19.+20. Sept.: Zendikars Erneuerung Prerelease-Turniere

Es geht wieder weiter im bunten Reigen der immer-neuen Magic-Editionen, diesmal ist sogar wieder eine ganze Umdrehung voll, die jährliche Rotation des Standard-Formats steht an. Darum soll es hier aber erstmal gar nicht gehen, sondern um das neue Set und das zugehörige Prerelease!
Bzw. Prereleases, Plural, aufgrund der Beschränkung auf max. 8 Teilnehmer pro Event wird es wieder eine Abfolge von mehreren Turnieren geben, nach dem mittlerweile bewährten Schema 3 Samstags, 3 Sonntags. Dazu unten dann mehr.
 

Zendikars Erneuerung

Wir besuchen zum nunmehr 3. Mal Zendikar, eine Welt, die uns 2009 als eine wilde und gefährliche Welt der Abenteurer und Schatzsucher vorgestellt wurde. Hier gab es jede Menge mächtige aber auch unberechenbare Magie, die meist irgendwie mit dem Boden, Felsen, der Schwerkraft, ja dem ganzen Land zu tun hatte. Oft war sie an steinerne Artefakte unbekannter Herkunft gebunden, und genau diese waren es, was Zendikar so verlockend machte, für Schatzjäger wie für Forscher und Abenteurer.
Aber irgend etwas stimmte nicht mit dieser Welt, stimmte ganz gewaltig nicht, das war überall spürbar.
Als dann im 3. Set des Zendikar-Blocks (ja, damals™ waren Magiceditionen noch in Blocks zu je 3 organisiert) klar wurde, was mit dieser Welt nicht stimmte, wurde es richtig hässlich: Es kam der Aufstieg der Eldrazi (so hieß dann auch das Set).
Diese viel zu großen außerweltlichen Über-Monster waren mithilfe der oben angesprochenen Stein-Magie ins Innere von Zendikar gebannt gewesen und all die gravitativen Verwerfungen, wo das Land selbst nach allem zu schlagen schien was sich näherte, waren der Versuch Zendikars sich dagegen zu wehren, wie ein Wesen gegen eine Krankheit oder Parasiten.
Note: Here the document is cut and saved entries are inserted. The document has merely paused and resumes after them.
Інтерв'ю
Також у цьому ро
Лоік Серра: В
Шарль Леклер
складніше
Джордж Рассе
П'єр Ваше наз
Nissa, eine von Zendikar stammende autistische Planeswalkerin mit besonders direkter und intensiver Verbindung zu ihrer Heimatwelt spürte diesen Versuch Zendikars die „Parasiten“ loszuwerden, bewirkte in ihrem Bemühen Zendikar dabei zu helfen aber versehentlich die Freisetzung der 3 Eldrazi-Titanen Emrakul, Kozilek und Ulamog.
Diese Undinger waren einfach zu groß, zu mächtig, zu unaufhaltsam, zu zerstörerisch. Sie drohten die ganz Welt zu vernichten. Und nicht nur Zendikar, da sie von jenseits des Magic-Multiversums stammten bedrohten sie jede Welt.
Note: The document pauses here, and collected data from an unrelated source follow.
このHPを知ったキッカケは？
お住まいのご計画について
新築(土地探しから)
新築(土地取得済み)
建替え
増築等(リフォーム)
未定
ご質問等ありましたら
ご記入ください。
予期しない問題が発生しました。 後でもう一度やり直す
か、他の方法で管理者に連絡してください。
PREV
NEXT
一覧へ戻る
Auch aus Sicht des Spiels spiegelte sich das wider. War Zendikar bis dahin ein Set gewesen das extrem interessant zu erkunden war, auf zig verschiedenen Wegen, die zwar alle vielleicht ein bisschen arg aggressiv waren (passend zum Eindruck der Gefährlichkeit dieser Abenteurerwelt), aber dadurch immer spannend,
dann war es jetzt nur noch die Frage „Wer bekommt zuerst einen großen Eldrazi ins Spiel und greift damit an“.
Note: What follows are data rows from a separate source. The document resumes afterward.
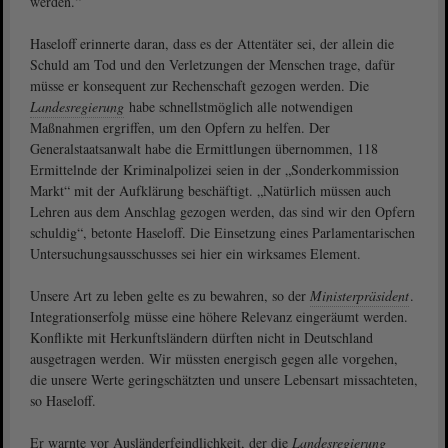
werden.“
Haseloff erinnerte daran, dass es der Attentäter sei, der allein die
Schuld am Tod und den Verletzungen der Menschen trage, dafür
müsse er konsequent zur Rechenschaft gezogen werden. Die
Landesregierung
habe schnellstmöglich alle notwendigen
Maßnahmen ergriffen, um den Opfern zu helfen. Der
Generalstaatsanwalt habe die Ermittlungen übernommen, 118
Ermittelnde der Kriminalpolizei seien in der „Sonderkommission
Markt“ mit der Aufklärung beschäftigt. „Natürlich müssen auch
Lehren aus dem Anschlag gezogen werden, das sind wir den Opfern
schuldig“, betonte Haseloff. Die Einsetzung eines Parlamentarischen
Untersuchungsausschusses sei hier ein wirksames Element.
Unsere Art zu leben gelte es zu bewahren, so der
Ministerpräsident
.
Integrationserfolg müsse eine höhere Relevanz eingeräumt werden.
Konflikte mit Herkunftsländern dürften nicht in Deutschland
ausgetragen werden. Wir müssten energisch gegen alle vorgehen,
die unsere Werte geringschätzten und unsere Lebensart missachteten,
so Haseloff.
Er warnte vor Ausländerfeindlichkeit, der die
Landesregierung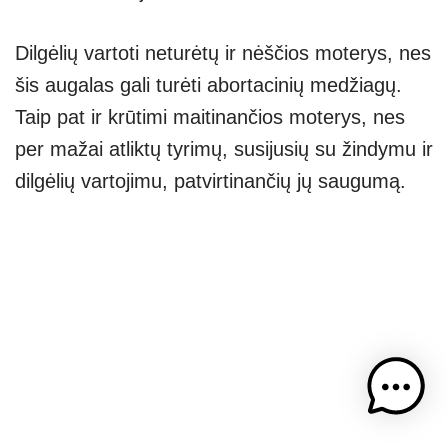
Dilgėlių vartoti neturėtų ir nėščios moterys, nes
šis augalas gali turėti abortacinių medžiagų.
Taip pat ir krūtimi maitinančios moterys, nes
per mažai atliktų tyrimų, susijusių su žindymu ir
dilgėlių vartojimu, patvirtinančių jų saugumą.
Dann war es nämlich vorbei. Da konnte man nicht viel machen. Schuld war da die Mechanik „Vernichter n“, die den Gegner n bleibende Karten opfern lässt sobald der Eldrazi angreift. Mark Rosewater selbst hat diese Mechanik später im Rückblick dann auch als Designfehler bezeichnet.
Die Eldrazi haben somit ein wirklich schönes Set zerstört. Nicht nur das erste Zendikar, auch der 2. Zendikar-Block „Kampf um Zendikar“ 2015 litt sehr darunter, dass dieser schier aussichtslose Kampf im Mittelpunkt stand.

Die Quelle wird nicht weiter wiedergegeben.